Aim of the exercise:
Retype the data that follows exactly. No pictures belong in the copy.

=== Records for the exercise ===

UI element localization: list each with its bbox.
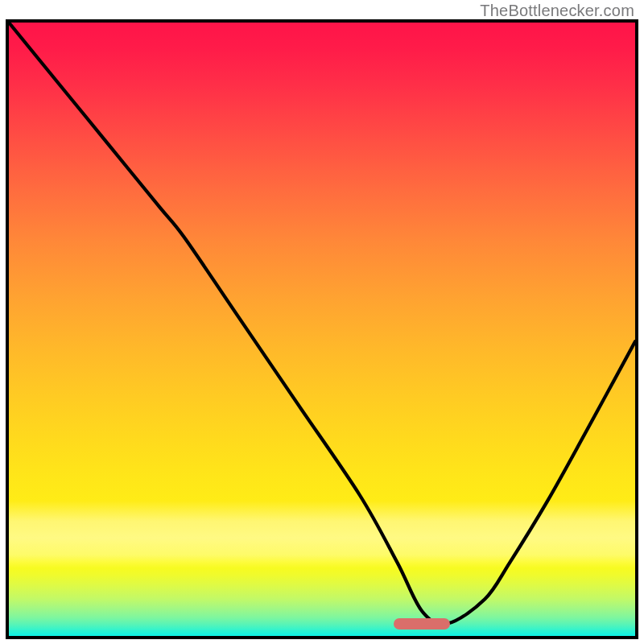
bottleneck-curve — [9, 23, 635, 636]
watermark-text: TheBottlenecker.com — [480, 2, 634, 20]
optimal-range-indicator — [394, 618, 450, 630]
chart-frame — [6, 19, 638, 639]
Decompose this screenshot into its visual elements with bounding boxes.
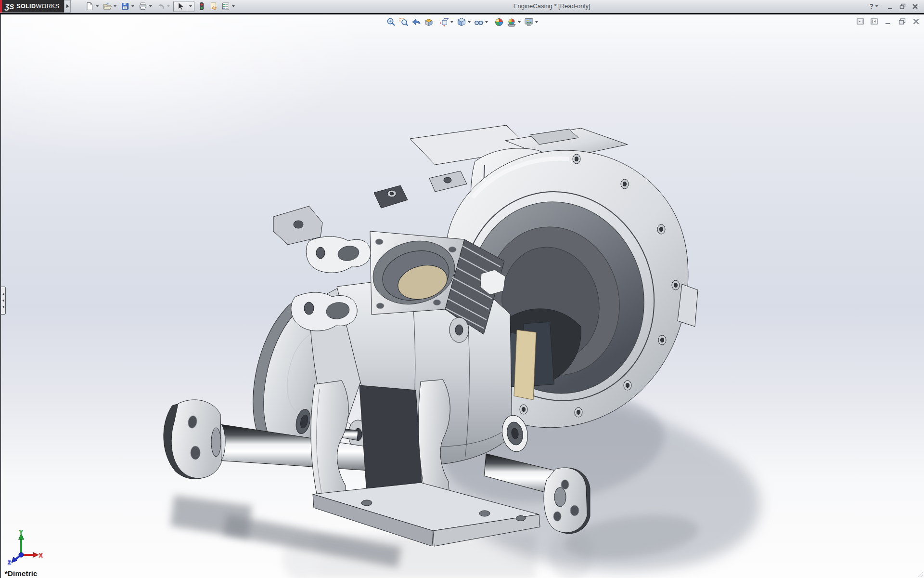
edit-appearance-button[interactable] [493,16,505,28]
triad-y-label: Y [19,530,23,535]
rebuild-traffic-light-icon [197,2,206,11]
close-window-button[interactable] [912,3,918,10]
print-button[interactable] [137,0,149,12]
select-tool-group[interactable] [173,1,194,12]
engine-casing-model[interactable] [1,14,924,578]
restore-document-button[interactable] [898,17,906,26]
view-settings-icon [524,17,534,27]
view-orientation-icon [439,17,449,27]
solidworks-logo: ƷS SOLIDWORKS [0,0,64,13]
save-button[interactable] [119,0,131,12]
solidworks-logo-mark-icon: ƷS [5,2,14,11]
file-properties-button[interactable] [207,0,219,12]
dropdown-caret-icon[interactable] [96,5,99,7]
undo-button[interactable] [154,0,167,12]
options-button[interactable] [219,0,231,12]
save-icon [121,2,129,11]
hide-show-items-button[interactable] [473,16,485,28]
window-title: EngineCasing * [Read-only] [237,0,866,13]
open-folder-icon [103,2,112,11]
solidworks-logo-text: SOLIDWORKS [16,3,59,10]
resize-grip[interactable] [918,572,923,577]
headsup-view-toolbar [385,16,540,28]
hide-show-items-icon [474,17,484,27]
collapse-pane-left-icon [856,17,864,26]
feature-manager-collapsed-tab[interactable] [1,287,6,315]
logo-red-stripe [0,0,2,13]
chevron-left-icon [2,293,4,296]
dropdown-caret-icon[interactable] [535,21,538,23]
print-icon [139,2,147,11]
file-properties-icon [209,2,218,11]
section-view-button[interactable] [423,16,435,28]
collapse-pane-right-icon [870,17,878,26]
titlebar-controls: ? [866,0,924,13]
previous-view-button[interactable] [410,16,423,28]
previous-view-icon [411,17,422,27]
minimize-window-button[interactable] [887,3,893,10]
view-orientation-button[interactable] [438,16,450,28]
close-document-icon [912,17,920,26]
minimize-icon [887,3,893,10]
apply-scene-button[interactable] [505,16,518,28]
dropdown-caret-icon[interactable] [189,5,192,7]
restore-icon [899,3,906,10]
chevron-left-icon [2,299,4,302]
display-style-button[interactable] [455,16,468,28]
triad-z-label: Z [8,560,11,565]
dropdown-caret-icon[interactable] [167,5,170,7]
dropdown-caret-icon[interactable] [232,5,235,7]
help-button[interactable]: ? [869,2,881,10]
zoom-to-area-button[interactable] [398,16,410,28]
undo-icon [156,2,165,11]
graphics-area[interactable]: Y X Z *Dimetric [0,14,924,578]
new-document-button[interactable] [83,0,95,12]
dropdown-caret-icon[interactable] [114,5,116,7]
minimize-document-button[interactable] [884,17,892,26]
select-tool-button[interactable] [174,0,186,12]
triad-x-label: X [39,552,43,558]
close-document-button[interactable] [912,17,920,26]
select-cursor-icon [176,2,184,11]
view-orientation-label: *Dimetric [5,569,38,578]
dropdown-caret-icon[interactable] [485,21,488,23]
help-icon: ? [869,2,873,10]
restore-window-button[interactable] [899,3,906,10]
dropdown-caret-icon[interactable] [149,5,152,7]
main-toolbar [83,0,237,13]
collapse-pane-right-button[interactable] [870,17,878,26]
dropdown-caret-icon[interactable] [468,21,471,23]
reference-triad: Y X Z [7,530,43,565]
edit-appearance-icon [494,17,504,27]
zoom-to-fit-icon [386,17,397,27]
menu-flyout-button[interactable] [64,0,71,13]
section-view-icon [424,17,434,27]
chevron-left-icon [2,305,4,308]
titlebar: ƷS SOLIDWORKS [0,0,924,13]
apply-scene-icon [506,17,517,27]
rebuild-button[interactable] [195,0,207,12]
divider [187,1,187,12]
document-window-controls [856,17,920,26]
collapse-pane-left-button[interactable] [856,17,864,26]
dropdown-caret-icon[interactable] [518,21,521,23]
view-settings-button[interactable] [523,16,535,28]
minimize-document-icon [884,17,892,26]
zoom-to-area-icon [398,17,409,27]
dropdown-caret-icon[interactable] [875,5,878,7]
restore-document-icon [898,17,906,26]
options-icon [221,2,230,11]
dropdown-caret-icon[interactable] [131,5,134,7]
new-document-icon [85,2,94,11]
display-style-icon [456,17,467,27]
open-document-button[interactable] [101,0,113,12]
flyout-arrow-icon [66,4,69,8]
dropdown-caret-icon[interactable] [450,21,453,23]
close-icon [912,3,918,10]
zoom-to-fit-button[interactable] [385,16,398,28]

===

Solution below:
UI element localization: list each with its bbox.
bottleneck-curve — [9, 23, 635, 636]
watermark-text: TheBottlenecker.com — [480, 2, 634, 20]
optimal-range-indicator — [394, 618, 450, 630]
chart-frame — [6, 19, 638, 639]
Decompose this screenshot into its visual elements with bounding boxes.
edit-appearance-button[interactable] [493,16,505,28]
triad-y-label: Y [19,530,23,535]
rebuild-traffic-light-icon [197,2,206,11]
close-window-button[interactable] [912,3,918,10]
print-button[interactable] [137,0,149,12]
select-tool-group[interactable] [173,1,194,12]
engine-casing-model[interactable] [1,14,924,578]
restore-document-button[interactable] [898,17,906,26]
view-settings-icon [524,17,534,27]
view-orientation-icon [439,17,449,27]
solidworks-logo: ƷS SOLIDWORKS [0,0,64,13]
save-button[interactable] [119,0,131,12]
solidworks-logo-mark-icon: ƷS [5,2,14,11]
file-properties-button[interactable] [207,0,219,12]
dropdown-caret-icon[interactable] [96,5,99,7]
undo-button[interactable] [154,0,167,12]
options-button[interactable] [219,0,231,12]
save-icon [121,2,129,11]
hide-show-items-button[interactable] [473,16,485,28]
window-title: EngineCasing * [Read-only] [237,0,866,13]
open-folder-icon [103,2,112,11]
solidworks-logo-text: SOLIDWORKS [16,3,59,10]
resize-grip[interactable] [918,572,923,577]
headsup-view-toolbar [385,16,540,28]
hide-show-items-icon [474,17,484,27]
collapse-pane-left-icon [856,17,864,26]
feature-manager-collapsed-tab[interactable] [1,287,6,315]
logo-red-stripe [0,0,2,13]
chevron-left-icon [2,293,4,296]
dropdown-caret-icon[interactable] [535,21,538,23]
print-icon [139,2,147,11]
file-properties-icon [209,2,218,11]
section-view-button[interactable] [423,16,435,28]
collapse-pane-right-icon [870,17,878,26]
titlebar-controls: ? [866,0,924,13]
previous-view-button[interactable] [410,16,423,28]
previous-view-icon [411,17,422,27]
minimize-window-button[interactable] [887,3,893,10]
view-orientation-button[interactable] [438,16,450,28]
close-document-icon [912,17,920,26]
minimize-icon [887,3,893,10]
apply-scene-button[interactable] [505,16,518,28]
dropdown-caret-icon[interactable] [189,5,192,7]
restore-icon [899,3,906,10]
chevron-left-icon [2,299,4,302]
display-style-button[interactable] [455,16,468,28]
triad-z-label: Z [8,560,11,565]
dropdown-caret-icon[interactable] [167,5,170,7]
dropdown-caret-icon[interactable] [232,5,235,7]
help-button[interactable]: ? [869,2,881,10]
zoom-to-area-button[interactable] [398,16,410,28]
undo-icon [156,2,165,11]
graphics-area[interactable]: Y X Z *Dimetric [0,14,924,578]
new-document-button[interactable] [83,0,95,12]
dropdown-caret-icon[interactable] [114,5,116,7]
minimize-document-button[interactable] [884,17,892,26]
select-tool-button[interactable] [174,0,186,12]
triad-x-label: X [39,552,43,558]
close-document-button[interactable] [912,17,920,26]
select-cursor-icon [176,2,184,11]
view-orientation-label: *Dimetric [5,569,38,578]
dropdown-caret-icon[interactable] [485,21,488,23]
help-icon: ? [869,2,873,10]
restore-window-button[interactable] [899,3,906,10]
dropdown-caret-icon[interactable] [149,5,152,7]
main-toolbar [83,0,237,13]
collapse-pane-right-button[interactable] [870,17,878,26]
dropdown-caret-icon[interactable] [468,21,471,23]
reference-triad: Y X Z [7,530,43,565]
edit-appearance-icon [494,17,504,27]
zoom-to-fit-icon [386,17,397,27]
menu-flyout-button[interactable] [64,0,71,13]
section-view-icon [424,17,434,27]
chevron-left-icon [2,305,4,308]
titlebar: ƷS SOLIDWORKS [0,0,924,13]
apply-scene-icon [506,17,517,27]
rebuild-button[interactable] [195,0,207,12]
divider [187,1,187,12]
document-window-controls [856,17,920,26]
collapse-pane-left-button[interactable] [856,17,864,26]
dropdown-caret-icon[interactable] [518,21,521,23]
view-settings-button[interactable] [523,16,535,28]
minimize-document-icon [884,17,892,26]
zoom-to-area-icon [398,17,409,27]
dropdown-caret-icon[interactable] [875,5,878,7]
restore-document-icon [898,17,906,26]
options-icon [221,2,230,11]
dropdown-caret-icon[interactable] [131,5,134,7]
new-document-icon [85,2,94,11]
display-style-icon [456,17,467,27]
open-document-button[interactable] [101,0,113,12]
flyout-arrow-icon [66,4,69,8]
dropdown-caret-icon[interactable] [450,21,453,23]
close-icon [912,3,918,10]
zoom-to-fit-button[interactable] [385,16,398,28]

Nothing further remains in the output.